Classifying UK Laws with the JEX Software and the EuroVoc Theasaurus

In this brief report, we would like to explain the dataset construction of the UK laws. The aim of the dataset is to provide researchers with the opportunity to identify certain laws belonging to a certain policy domain. While the national governments tend to use their own policy domain classification, we have used the JRC software and the eurovoc theasaurus which enables us to classify laws within one framework consistently across countries. The dataset should be a starting point for similar exercises in the future.

The dataset creation process can be divided in three steps:

Scraping: At first, we scrape all UK laws and their meta information from the website http://www.legislation.gov.uk/, where all legislative changes are published. In total, we could scrape more than 123,000 laws and extract the following meta information: (1) law title, (2) description/abstract, (3) date of enactment, (4) date of modification, (5) year of adoption, (6) publisher, (7) document type, (8) website link to outline, (9) website link to law text, (10) number of paragraphs. In addition to these variables, we are especially interested in the law text itself as we require it to classify a legislative change into a certain policy domain.
Classification:
1. Before we classify the law texts into the categories of the Eurovoc theasaurus, we have to conduct some pre-processing steps. Hereby, we remove stopwords, law texts in Welsh, non-characters and transform everything to lower case. We do not stem or trim the words as the JEX software comes already with built-in function to perform this task. Unfortunately, not all law texts are available in readable format since some old legislative changes have only been electronically published through scanned PDFs. Thus, we cannot extract these law texts. This being said, we are able to classify 76,171 out of 123,271 laws in total.
2. The JEX software (https://ec.europa.eu/jrc/en/language-technologies/jrc-eurovoc-indexer) was developed by Ebrahim Mohamed, Ralf Steinberger and Marco Turchi (2012) for the purpose of automatic multilingual indexing using the Eurovoc theasaurus (https://publications.europa.eu/en/web/eu-vocabularies/th-top-concept-scheme/-/resource/eurovoc/100141?target=Browse). In general, it assigns cosine similarities to the a certain text based on its similarity to the labelled documents the algorithm was trained on. We take advantage of this software by classifying all UK laws with it. Overall, we are interested in the following policy domains: (1) agri-foodstuff, (2) agriculture, foresty and fishery, (3) education and communication, (4) employment and working conditions, (5) energy, (6) environment, (7) finance, (8) industry, (9) production, technology and research, (10) science, (11) social questions, (12) trade, (13) transport. We define a law belonging to a certain category if one or more of the Eurovoc descriptios is among the top 6 cosine similarity values of a given law. This being said, it is also possible (and even very likely) that one law has elements from various policy domains.
Reshaping: After the top 6 cosine similarity values of each law and their related categories are determined, we can reshape the classification results and merge it with the meta information dataset. As a result, we have a dataframe consisting of UK laws and a dummy variable for each policy domain (1 refers ot belonging to policy domain, 0 otherwise).

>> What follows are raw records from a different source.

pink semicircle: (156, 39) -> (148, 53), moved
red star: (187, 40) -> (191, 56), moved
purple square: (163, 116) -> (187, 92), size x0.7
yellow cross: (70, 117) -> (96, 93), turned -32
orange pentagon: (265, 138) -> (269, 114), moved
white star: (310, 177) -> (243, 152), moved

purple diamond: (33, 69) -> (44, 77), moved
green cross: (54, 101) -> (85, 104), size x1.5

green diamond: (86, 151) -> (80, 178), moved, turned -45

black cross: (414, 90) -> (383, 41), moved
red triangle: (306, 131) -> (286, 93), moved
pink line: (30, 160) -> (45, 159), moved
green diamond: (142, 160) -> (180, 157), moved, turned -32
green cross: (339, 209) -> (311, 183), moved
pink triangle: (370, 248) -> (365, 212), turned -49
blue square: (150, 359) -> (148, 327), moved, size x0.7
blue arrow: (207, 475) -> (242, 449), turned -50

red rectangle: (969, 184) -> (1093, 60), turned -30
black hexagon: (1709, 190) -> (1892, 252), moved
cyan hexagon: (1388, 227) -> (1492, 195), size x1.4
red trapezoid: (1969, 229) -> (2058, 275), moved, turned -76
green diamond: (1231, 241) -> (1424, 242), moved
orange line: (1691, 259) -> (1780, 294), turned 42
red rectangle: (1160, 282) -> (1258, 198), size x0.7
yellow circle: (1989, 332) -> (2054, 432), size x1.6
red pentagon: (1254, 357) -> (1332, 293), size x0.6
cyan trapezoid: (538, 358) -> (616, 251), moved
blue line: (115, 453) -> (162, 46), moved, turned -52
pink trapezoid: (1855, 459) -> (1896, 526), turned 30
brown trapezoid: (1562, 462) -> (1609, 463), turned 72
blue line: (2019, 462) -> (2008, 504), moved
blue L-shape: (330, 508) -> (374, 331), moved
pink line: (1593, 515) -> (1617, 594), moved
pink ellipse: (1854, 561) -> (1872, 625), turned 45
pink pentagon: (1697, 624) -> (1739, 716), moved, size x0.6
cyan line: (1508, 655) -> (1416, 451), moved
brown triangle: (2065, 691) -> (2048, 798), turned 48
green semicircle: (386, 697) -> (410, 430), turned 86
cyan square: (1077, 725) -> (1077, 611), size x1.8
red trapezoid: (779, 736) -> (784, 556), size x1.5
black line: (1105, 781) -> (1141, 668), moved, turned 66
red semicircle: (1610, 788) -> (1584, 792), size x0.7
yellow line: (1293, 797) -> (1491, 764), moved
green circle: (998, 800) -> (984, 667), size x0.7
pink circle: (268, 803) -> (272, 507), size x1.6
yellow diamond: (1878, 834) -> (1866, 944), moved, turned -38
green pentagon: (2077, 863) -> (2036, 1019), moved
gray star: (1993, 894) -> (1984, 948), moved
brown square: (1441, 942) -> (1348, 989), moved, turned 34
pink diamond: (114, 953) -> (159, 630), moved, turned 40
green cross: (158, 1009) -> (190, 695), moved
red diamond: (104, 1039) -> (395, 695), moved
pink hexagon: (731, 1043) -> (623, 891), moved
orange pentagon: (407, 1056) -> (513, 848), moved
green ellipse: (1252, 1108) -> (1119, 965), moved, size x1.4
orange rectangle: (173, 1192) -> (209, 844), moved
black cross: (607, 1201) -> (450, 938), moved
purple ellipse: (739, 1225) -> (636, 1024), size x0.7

Overall, Figure 1 gives an overview about the classification results

In addition, the policy activity within a certain domain changes over time as the graph below indicates.

This classification exercise should be a starting point for further research using natural language processing in order to construct new economic policy indicators. Before one can determine the intensity and direction of a reform, the relevant underlying reforms have to be determined. Of course, the application of this procedure has be to expanded to other countries, law systems and language in order to detect the consistency of the classification results.